Królowa była jednak przebiegła miała, bowiem do pomocy dwie
czarownice, które widziały wszystko w szklanych kulach i dzięki czarom
zdołały powstrzymać bunt poddanych. Wielu ludzi zmieniły w skalne
posągi, co przestraszyło pozostałych i wszyscy wrócili do pracy. Para
gołębi zaprzyjaźniła się z królewną i postanowiła zanieść wieści o jej
niedoli w różne strony świata. Ta smutna opowieść dotarła na dwór
pięknego walecznego królewicza, którego kraina nazywaną była „Krainą
Szczęścia" gdyż ludziom żyło się tu dobrze i wygodnie. Panujący król
dbał, bowiem o nich i o ich przywileje. Królewicz postanowił odnaleźć
krainę, gdzie rządziła zła królowa i uwolnić królewnę. Wyprawa była
bardzo trudna, jechał przez lasy, rzeki, niebezpieczne krainy. Na drodze
stawali mu zbójcy czarownicy i różne niebezpieczne stwory. Pewnego
dnia myśląc, że jest już nie daleko zaniechał ostrożności i schwytały go
dwa wielkie skalne golemy. Widząc śmierć w oczach, królewicz zawołał. Poddajcie się a daruje wam życie. Rozbawiło to skalne golemy i pozwoliły
mu mówić. Królewicz opowiedział im wszystko o swojej wędrówce i celu
wyprawy. Okazało się, że golemy w rzeczywistości są bardzo wrażliwe i
dobroduszne, pilnują tylko żeby nikt nie wchodził na ich teren. Tak ich
rozczuliła ta cała historia o królewnie, że postanowiły pomóc
królewiczowi. Następnego dnia razem rozpoczęli wędrówkę. Dzięki
opiece golemów, doszli do celu bez większych przeszkód. Zła królowa
dowiedziała się jednak o ich przybyciu i wysłała czarownice, aby rozprawiły
się z przybyszami. Czarownice pewne zwycięstwa zaatakowały
znienacka królewicza i jego towarzyszy rzucając na nich silne zaklęcia.
Okazało się jednak, że skalne golemy, są odporne na czarną magię.
Czarownice zostały schwytane i zgniecione w twardych rękach skalnych
golemów. Zamek jednak bronił się zaciekle, a królowa wysyłała do obrony,
coraz to nowe siły. Golemy też nie dawały za wygraną. Kazały schować
się królewiczowi tak, aby nic mu się nie stało a same zaczęły atakować
zamek. Królowa nie mogła tego znieść i rozkazała wytoczyć potężną
armatę nabitą niezwykle groźnym, bo zaczarowanym przez wielkiego
czarnoksiężnika ładunkiem. Golemy walczyły dz5eln5e3 ale gdy jeden z
nich dostał zaczarowaną kulą armatnią i upadł na ziemię, szala
zwycięstwa przechyliła się na stronę złej królowej. Drugi golem na widok
padającego brata poderwał się do szaleńczego ataku i zburzył zamek. Zła
królowa wraz z wojskiem poległa pod gruzami a wszyscy mieszkańcy
bardzo się uradowali, bo w końcu odzyskali wolność. Golem zawołał
królewicza i zaczął płakać nad leżącym bez życia bratem. Królewicz zaś
pobiegł uwolnić królewnę. Królewna bardzo się ucieszyła i nie
rozpaczała z powodu straty matki i pięknego zamku.

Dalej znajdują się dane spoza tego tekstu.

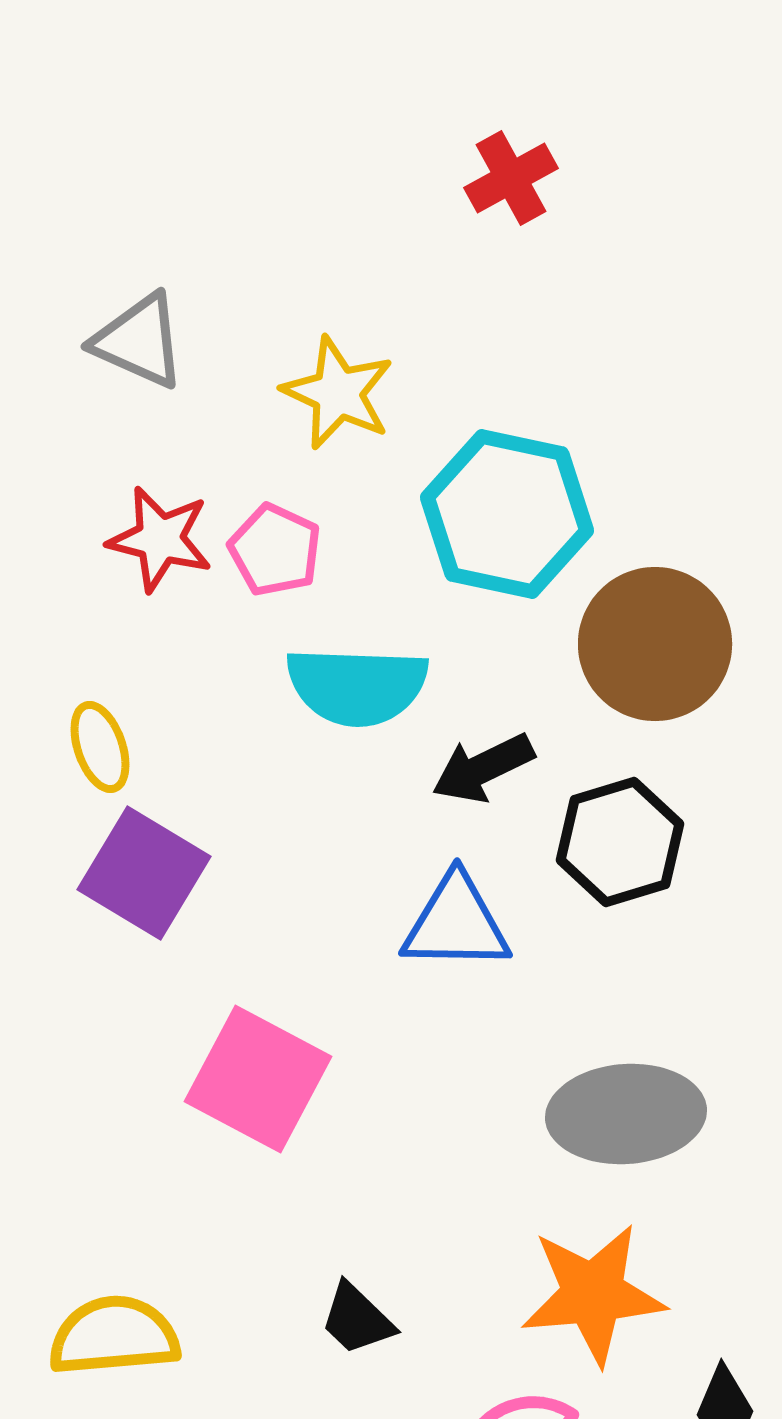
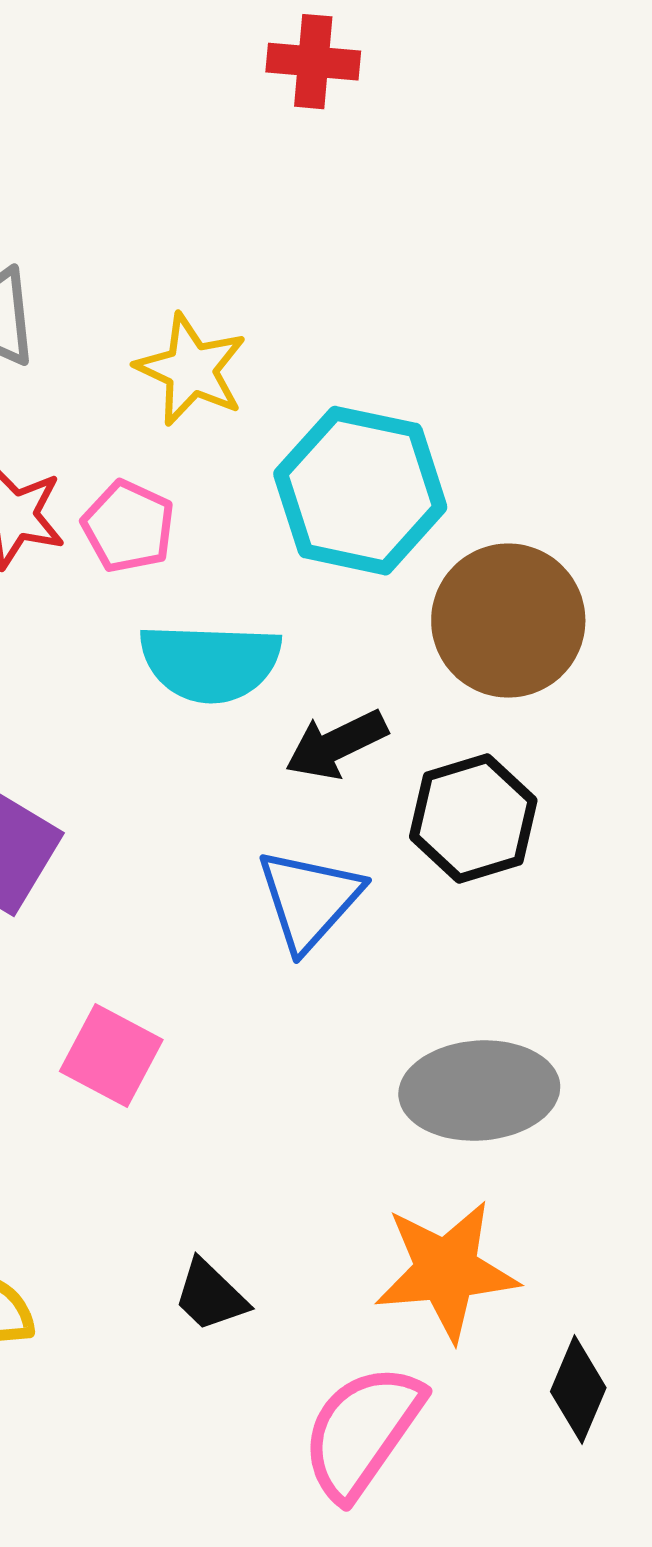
red cross: (511, 178) -> (313, 62), moved, turned 34
blue triangle: (456, 923) -> (309, 900), turned -49
pink square: (258, 1079) -> (111, 1056), size x0.7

Razem, podeszli do
golema, aby go pocieszyć. Wtedy z pobliskiego starego lasu przyleciała
mała wróżka i uzdrowiła martwego golema. Wróżka powiedziała, że od
wielu już lat obserwowała złą królowa, ale nie była zbyt silna żeby
przeciwstawić się dwóm czarownicom. Skalni bracia podziękowali jej z
całego serca a ona odleciała. Piękna królewna też chciała wszystkim
podziękować, ale na skutek tylu doznanych wrażeń zemdlała. Królewicz
podziękował swoim skalnym przyjaciołom za pomoc w ocaleniu księżniczki.

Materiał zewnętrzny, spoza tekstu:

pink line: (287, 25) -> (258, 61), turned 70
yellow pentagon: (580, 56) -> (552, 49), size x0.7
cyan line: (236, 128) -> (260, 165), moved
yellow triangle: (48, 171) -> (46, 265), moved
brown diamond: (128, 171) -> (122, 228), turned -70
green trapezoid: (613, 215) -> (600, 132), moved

Razem ruszyli w powrotną drogę, z królewną w pięknej kołysce na
grzbiecie białego rumaka. Na granicy krainy golemów pożegnali się a
królewicz zabrał królewnę do „Krainy szczęścia", gdzie czekali na niego
zatroskani rodzice. Na ich widok król wyprawił wspaniałą ucztę. Królewna
okazała się wspaniałą i mądrą gospodynią, a królewicz zakochał się w niej
bezpowrotnie. Wkrótce wzięli ślub i żyli długo i szczęśliwie.